A dinâmica da Estação São Paulo se assemelha em grande medida com a própria dinâmica da Estação Brasília – dentro do plano-piloto – que, apesar de aparecer como sendo mentoriada por Chico e Adailton, é a única onde a presença do Caio Fábio é constante, sobretudo nas pregações dominicais. É nesse mesmo espaço

onde funciona a Vem&VêTV, e onde ele mora. Tanto ali, quanto na Estação São Paulo percebe-se um modelo que pode ser considerado mais tradicional de pregação, no qual o responsável pela “Palavra” não partilha sua fala com as outras pessoas presentes. Ele expõe suas ideias, e quando elabora perguntas, estas são retóricas, não havendo aí uma interlocução com o público ouvinte. Tal modelo difere completamente do que ocorre na Estação Natal e, como mostrarei, da Estação Recife/Cordeiro. Nestas últimas, os modelos de liderança se propõem a certa horizontalidade.

Além disso, nas duas referidas estações pode ser observada a ocorrência de outras reuniões que já fazem parte das agendas anuais de cada grupo, em geral datas festivas, como determinados períodos e/ou feriados específicos. Algo que não costuma ocorrer na Estação São Paulo, onde as pessoas vão a cada domingo para comungarem entre si, mas não criam uma agenda de atividades que se caracterizem como rotineiras. Fora do domingo, a rotina do Caminho da Graça continua a girar ao redor da pessoa do Brega, tendo em vista que esse parece se desdobrar para atender as demandas daqueles e daquelas que lhe procuram seja por meio das redes sociais, ou presencialmente. Neste último caso, ele costuma marcar seus encontros de aconselhamento numa padaria que fica perto de sua casa. Suas conversas são sempre acompanhadas por um café expresso.

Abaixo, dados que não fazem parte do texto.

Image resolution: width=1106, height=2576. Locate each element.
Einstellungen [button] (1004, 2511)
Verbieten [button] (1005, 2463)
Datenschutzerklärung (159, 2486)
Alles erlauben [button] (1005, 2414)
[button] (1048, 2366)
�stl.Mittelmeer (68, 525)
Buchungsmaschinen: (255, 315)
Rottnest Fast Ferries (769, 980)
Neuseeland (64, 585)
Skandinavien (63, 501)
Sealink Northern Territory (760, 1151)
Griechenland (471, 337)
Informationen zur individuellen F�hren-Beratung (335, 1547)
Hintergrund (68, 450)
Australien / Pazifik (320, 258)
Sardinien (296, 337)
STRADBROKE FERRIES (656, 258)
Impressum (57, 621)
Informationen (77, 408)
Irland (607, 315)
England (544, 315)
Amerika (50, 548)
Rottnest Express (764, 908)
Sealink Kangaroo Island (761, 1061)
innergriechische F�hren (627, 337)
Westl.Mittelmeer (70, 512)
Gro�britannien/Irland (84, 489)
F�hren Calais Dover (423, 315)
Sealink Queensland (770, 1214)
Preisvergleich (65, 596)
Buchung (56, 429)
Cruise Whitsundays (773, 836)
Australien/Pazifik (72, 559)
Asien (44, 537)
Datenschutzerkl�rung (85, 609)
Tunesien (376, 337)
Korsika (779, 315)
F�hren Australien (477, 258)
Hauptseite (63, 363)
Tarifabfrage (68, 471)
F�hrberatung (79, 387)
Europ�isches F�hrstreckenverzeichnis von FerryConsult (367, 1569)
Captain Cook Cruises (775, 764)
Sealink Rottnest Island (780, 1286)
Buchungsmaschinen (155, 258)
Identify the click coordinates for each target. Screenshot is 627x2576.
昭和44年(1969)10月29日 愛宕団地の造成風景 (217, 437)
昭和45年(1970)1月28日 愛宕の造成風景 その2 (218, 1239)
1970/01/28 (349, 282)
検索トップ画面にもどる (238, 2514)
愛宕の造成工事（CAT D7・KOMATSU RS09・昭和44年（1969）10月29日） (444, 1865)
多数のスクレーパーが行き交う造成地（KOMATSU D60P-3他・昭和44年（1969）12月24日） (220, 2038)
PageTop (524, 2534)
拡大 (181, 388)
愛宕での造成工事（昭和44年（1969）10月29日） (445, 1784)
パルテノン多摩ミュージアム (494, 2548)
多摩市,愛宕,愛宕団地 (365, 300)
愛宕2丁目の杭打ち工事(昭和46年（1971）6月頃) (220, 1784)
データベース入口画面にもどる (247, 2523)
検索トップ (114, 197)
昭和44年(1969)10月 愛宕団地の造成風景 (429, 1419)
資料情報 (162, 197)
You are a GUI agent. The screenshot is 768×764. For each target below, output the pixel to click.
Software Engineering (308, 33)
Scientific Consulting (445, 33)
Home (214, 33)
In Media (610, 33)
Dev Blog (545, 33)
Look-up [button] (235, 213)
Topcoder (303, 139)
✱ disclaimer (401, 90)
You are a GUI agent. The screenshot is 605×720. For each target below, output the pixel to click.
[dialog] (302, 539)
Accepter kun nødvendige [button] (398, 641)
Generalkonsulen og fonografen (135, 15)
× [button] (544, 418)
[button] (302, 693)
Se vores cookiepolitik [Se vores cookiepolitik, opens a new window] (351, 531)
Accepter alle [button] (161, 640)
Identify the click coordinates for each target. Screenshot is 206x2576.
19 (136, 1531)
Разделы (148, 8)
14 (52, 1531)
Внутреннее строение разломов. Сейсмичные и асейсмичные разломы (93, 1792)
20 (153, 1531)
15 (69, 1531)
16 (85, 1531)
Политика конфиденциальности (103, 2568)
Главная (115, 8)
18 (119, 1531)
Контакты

No começo de 2012, já de volta ao Rio Grande do Norte, voltei a ter um contato mais frequente com alguns membros da Estação Natal, e ao mesmo tempo mantendo laços estreitos com o Brega, fosse pelas vias virtuais, ou mesmo pelos encontros presenciais pelas padarias de São Paulo, ou em reuniões onde “caminhantes” de diferentes Estações se encontravam, como o já citado encontro nacional de mentores, ou no aniversário de dez anos(?) da Estação Recife/Cordeiro.